NEW YORK (Reuters) - A surprising shortfall in Viacom Inc's cable advertising sales is sparking concerns ad spending could crater in the coming months and reverberate across what was considered the hot spot in television.

As major corporations try to stretch their marketing dollars as far as possible in a deteriorating economy, they have turned to the Internet and public relations as alternatives to traditional venues such as TV and print.

That helps explain why advertising and marketing conglomerate Interpublic Group of Cos Inc reported one of its best quarters of revenue growth in years this week.

But the switch hurt Viacom in the second quarter and could continue to plague it this year.
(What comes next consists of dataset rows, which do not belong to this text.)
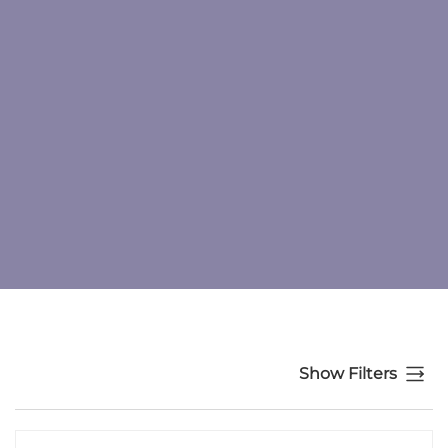
Show Filters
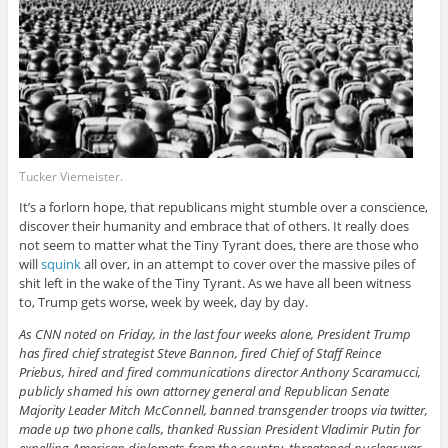
Tucker Viemeister.
It’s a forlorn hope, that republicans might stumble over a conscience,
discover their humanity and embrace that of others. It really does
not seem to matter what the Tiny Tyrant does, there are those who
will
squink
all over, in an attempt to cover over the massive piles of
shit left in the wake of the Tiny Tyrant. As we have all been witness
to, Trump gets worse, week by week, day by day.
As CNN noted on Friday, in the last four weeks alone, President Trump
has fired chief strategist Steve Bannon, fired Chief of Staff Reince
Priebus, hired and fired communications director Anthony Scaramucci,
publicly shamed his own attorney general and Republican Senate
Majority Leader Mitch McConnell, banned transgender troops via twitter,
made up two phone calls, thanked Russian President Vladimir Putin for
expelling American diplomats from the country, threatened nuclear war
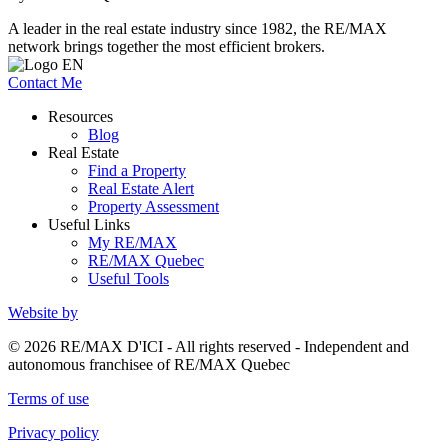
A leader in the real estate industry since 1982, the RE/MAX
network brings together the most efficient brokers.
Contact Me
Resources
Blog
Real Estate
Find a Property
Real Estate Alert
Property Assessment
Useful Links
My RE/MAX
RE/MAX Quebec
Useful Tools
Website by
© 2026 RE/MAX D'ICI - All rights reserved - Independent and
autonomous franchisee of RE/MAX Quebec
Terms of use
Privacy policy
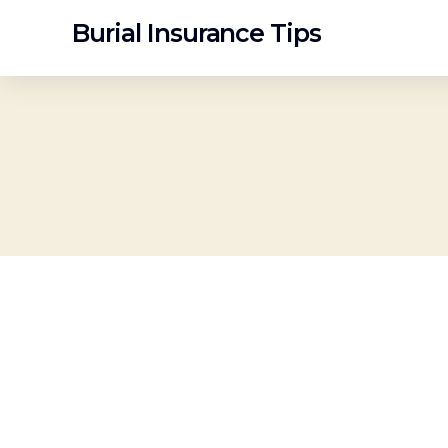
Burial Insurance Tips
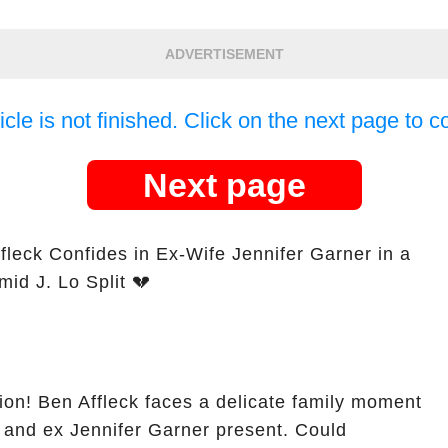
ADVERTISEMENT
icle is not finished. Click on the next page to c
Next page
ffleck Confides in Ex-Wife Jennifer Garner in a
id J. Lo Split 💔
sion! Ben Affleck faces a delicate family moment
 and ex Jennifer Garner present. Could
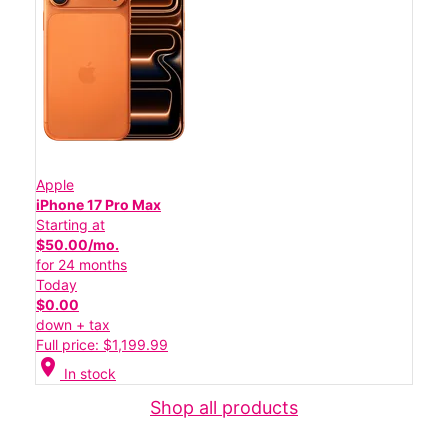
Apple
iPhone 17 Pro Max
Starting at
$50.00/mo.
for 24 months
Today
$0.00
down + tax
Full price: $1,199.99
location_on
In stock
Shop all products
The shares of Viacom, which owns MTV Networks and Nickelodeon, fell as much as 5.5 percent on Wednesday after it said U.S. cable ad sales grew a meager 1 percent, missing its own downgraded projections for a 3 percent to 4 percent lift.

News Corp and Time Warner Inc are scheduled to report results next week. They have not warned of any second-quarter shortfalls, but analysts and advertising industry executives say Viacom probably is not alone beyond that.
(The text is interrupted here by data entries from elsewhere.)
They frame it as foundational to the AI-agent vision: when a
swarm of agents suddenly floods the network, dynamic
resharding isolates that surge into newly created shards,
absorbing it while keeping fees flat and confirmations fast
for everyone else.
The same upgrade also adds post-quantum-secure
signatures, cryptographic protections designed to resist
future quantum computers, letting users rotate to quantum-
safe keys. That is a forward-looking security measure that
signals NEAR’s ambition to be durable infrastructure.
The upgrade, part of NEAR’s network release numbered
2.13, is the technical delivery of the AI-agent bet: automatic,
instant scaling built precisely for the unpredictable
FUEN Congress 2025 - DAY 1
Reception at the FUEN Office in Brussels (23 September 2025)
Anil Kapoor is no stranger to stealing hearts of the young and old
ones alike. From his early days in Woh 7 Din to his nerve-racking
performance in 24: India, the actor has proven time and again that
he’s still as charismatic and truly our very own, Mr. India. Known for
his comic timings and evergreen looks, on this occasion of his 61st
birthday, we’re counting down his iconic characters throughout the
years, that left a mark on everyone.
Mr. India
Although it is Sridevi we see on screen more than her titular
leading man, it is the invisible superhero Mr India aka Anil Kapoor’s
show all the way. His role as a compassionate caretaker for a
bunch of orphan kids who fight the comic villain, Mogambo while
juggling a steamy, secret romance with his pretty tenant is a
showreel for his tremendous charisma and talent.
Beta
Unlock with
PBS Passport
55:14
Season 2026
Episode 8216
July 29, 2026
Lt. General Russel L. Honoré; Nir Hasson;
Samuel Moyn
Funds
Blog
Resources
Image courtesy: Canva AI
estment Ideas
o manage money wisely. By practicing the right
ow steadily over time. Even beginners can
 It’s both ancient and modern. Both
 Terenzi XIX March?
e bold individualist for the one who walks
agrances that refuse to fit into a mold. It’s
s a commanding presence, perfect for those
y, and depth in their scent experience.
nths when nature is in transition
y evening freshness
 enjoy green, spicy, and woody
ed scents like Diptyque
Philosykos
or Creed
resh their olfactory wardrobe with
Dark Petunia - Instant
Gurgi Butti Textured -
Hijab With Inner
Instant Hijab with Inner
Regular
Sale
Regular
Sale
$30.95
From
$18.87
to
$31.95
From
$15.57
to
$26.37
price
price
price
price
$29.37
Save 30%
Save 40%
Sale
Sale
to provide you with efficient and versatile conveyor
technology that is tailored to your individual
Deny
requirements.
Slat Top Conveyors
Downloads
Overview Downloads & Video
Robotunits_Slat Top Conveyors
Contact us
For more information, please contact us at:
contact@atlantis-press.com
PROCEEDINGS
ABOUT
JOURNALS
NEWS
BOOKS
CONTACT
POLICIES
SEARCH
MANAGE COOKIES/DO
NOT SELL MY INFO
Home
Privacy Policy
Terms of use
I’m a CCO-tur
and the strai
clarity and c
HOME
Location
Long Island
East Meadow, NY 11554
Walt Disney Co's ESPN reported "low double digit percentage gains" in ad revenue on Wednesday. Disney executives told investors that weakness in autos and consumer electronics had hurt its sports cable franchise.
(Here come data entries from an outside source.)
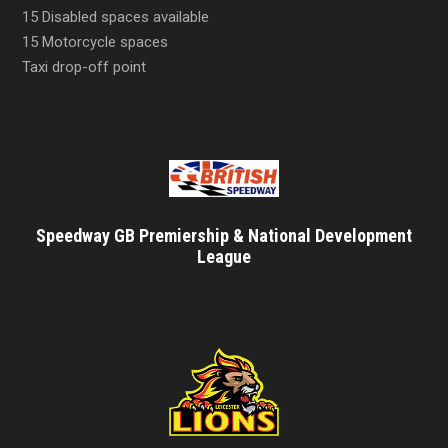
15 Disabled spaces available
15 Motorcycle spaces
Taxi drop-off point
Speedway GB Premiership & National Development
League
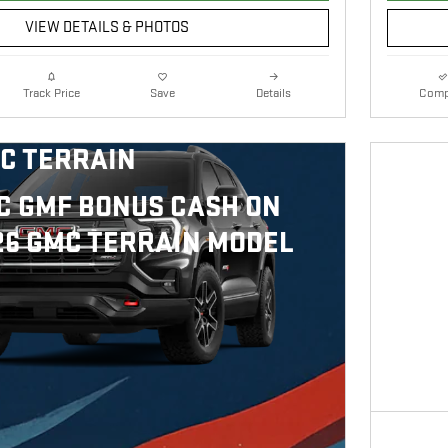
VIEW DETAILS & PHOTOS
Details
Comp
Track Price
Save
C TERRAIN
C GMF BONUS CASH ON
26 GMC TERRAIN MODEL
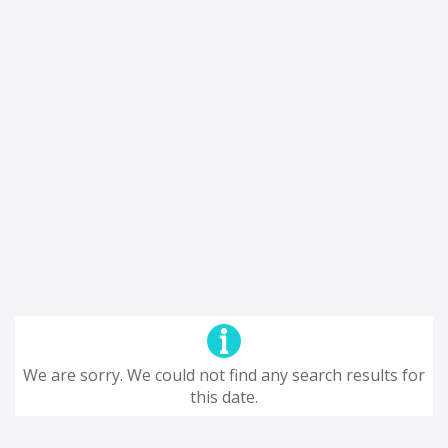
We are sorry. We could not find any search results for
this date.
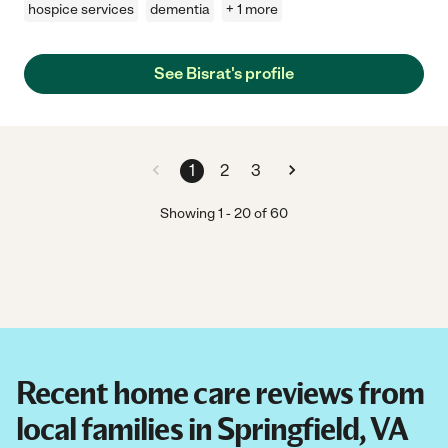
hospice services
dementia
+ 1 more
See Bisrat's profile
1
2
3
Showing
1
-
20
of
60
Recent home care reviews from
local families in Springfield, VA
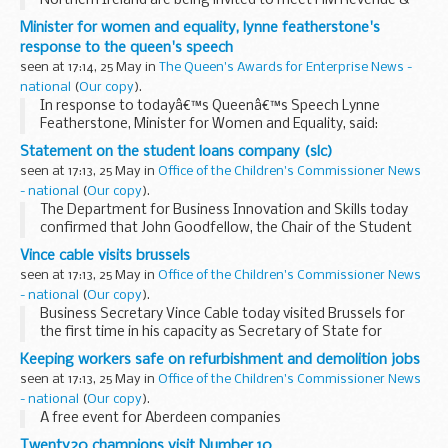
Northern Ireland are being invited to meet HM Revenue &
Customs (HMRC) for free payroll advice at the Ramada
Minister for women and equality, lynne featherstone's
Hotel, Belfast on Tuesday 8 June.Â
response to the queen's speech
seen at 17:14, 25 May in
The Queen's Awards for Enterprise News -
national
(
Our copy
).
In response to todayâ€™s Queenâ€™s Speech Lynne
Featherstone, Minister for Women and Equality, said:
Statement on the student loans company (slc)
seen at 17:13, 25 May in
Office of the Children's Commissioner News
- national
(
Our copy
).
The Department for Business Innovation and Skills today
confirmed that John Goodfellow, the Chair of the Student
Loans Company is standing down, and Ralph Seymour-
Vince cable visits brussels
Jackson, the Companyâ€™s Chief Executive, has resigned...
seen at 17:13, 25 May in
Office of the Children's Commissioner News
- national
(
Our copy
).
Business Secretary Vince Cable today visited Brussels for
the first time in his capacity as Secretary of State for
Business, Innovation and Skills
Keeping workers safe on refurbishment and demolition jobs
seen at 17:13, 25 May in
Office of the Children's Commissioner News
- national
(
Our copy
).
A free event for Aberdeen companies
Twenty20 champions visit Number 10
"Companies are starting to cut back," said Steve Lanzano, chief operating officer for the U.S. division of advertising services company Havas SA's MPG. "You could see it in the scatter marketplace that's really softened up in third quarter," he added, referring to the spot market where advertisers buy short-term commercial time.

"If things don't turn around, 2009 will be a very difficult year."

Viacom declined to project third quarter ad sales, blaming weakness in the autos, retail and consumer packaged goods industries for clouding its view.

Other companies with cable networks may fare better for now, either because they have hit shows such as AMC's "Mad Men" or feature exclusive programming such as NBC Universal's broadcast of the 2008 Beijing Olympics, analysts said.

Cable networks, particularly those owned by News Corp and Time Warner, are also seen as prime beneficiaries of a migration of audiences from broadcast to cable.

These viewers tend to be older, which actually hurt some of Viacom's most popular youth-focused networks, Viacom Chief Executive Philippe Dauman told investors on Tuesday.

"The problems at Viacom may be company-specific and certainly NBC Universal is likely to outpace the market in the third quarter," SNL Kagan analyst Derek Baine said of Viacom's latest report.

Baine pointed to second quarter ad sales at Scripps Networks Interactive Inc, which owns the Food Network and HGTV, rising 11 percent as one example of the sector's resilience.

That may be cold comfort for big media conglomerates. CBS Corp reports on Thursday, News Corp next Tuesday, followed by Time Warner Inc next Wednesday.

Although the portfolios of each conglomerate varies, making sweeping generalizations difficult, what unites them is a fear that a dramatic halt in newspaper and local advertising could seep into national advertising, namely cable and broadcast networks.

It is all the more troubling because cable networks are seen riding a high as their shows vie for award nominations as aggressively as they court broadcast viewers.

Cutbacks in marketing dollars brought on by a persistent malaise in the economy is seen eating away at the sweet spot in television advertising.

"Cable is still growing and more efficient. But it goes to show that what happens in the overall economy is starting to hit advertising," Lanzano said.

RBC Capital Markets media analyst David Bank agreed.

"Is the read through (on Viacom's results) that the advertising economy, particularly in cable, is weak across the board? That's a pretty fair read through," he said.